**What you will do**:
On how many lines of these entries does the word "CENTRO" occur? State the number alone.

**Material provided**:
++++

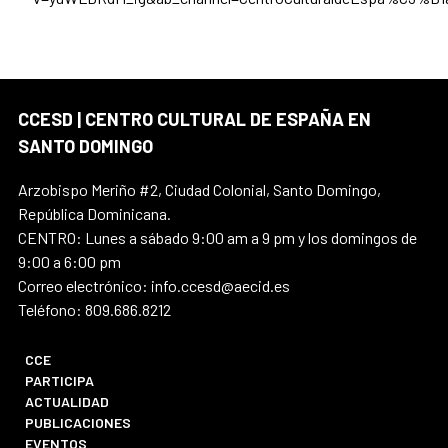
CCESD | CENTRO CULTURAL DE ESPAÑA EN
SANTO DOMINGO
Arzobispo Meriño #2, Ciudad Colonial, Santo Domingo,
República Dominicana.
CENTRO: Lunes a sábado 9:00 am a 9 pm y los domingos de
9:00 a 6:00 pm
Correo electrónico: info.ccesd@aecid.es
Teléfono: 809.686.8212
CCE
PARTICIPA
ACTUALIDAD
PUBLICACIONES
EVENTOS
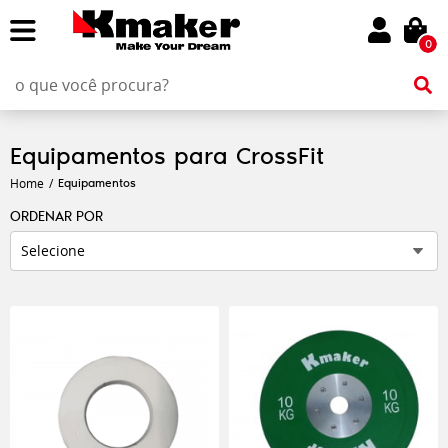
0
Equipamentos para CrossFit
Equipamentos
Home
ORDENAR POR
Selecione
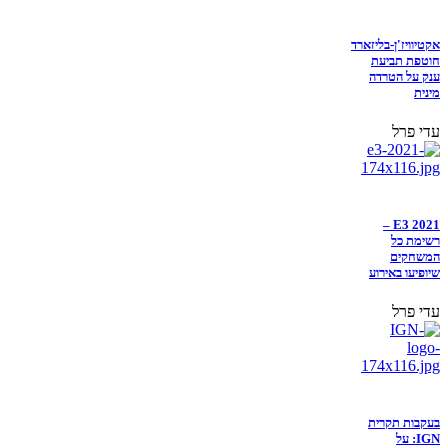
אקטיוויז'ן-בליזארד
חוטפת תביעת
ענק על הטרדה
מינית
עדי פרל
E3 2021 –
רשימת כל
המשחקים
שיופיעו באירוע
עדי פרל
בעקבות תקרית
IGN: על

++++

**Solution for this exercise**:
2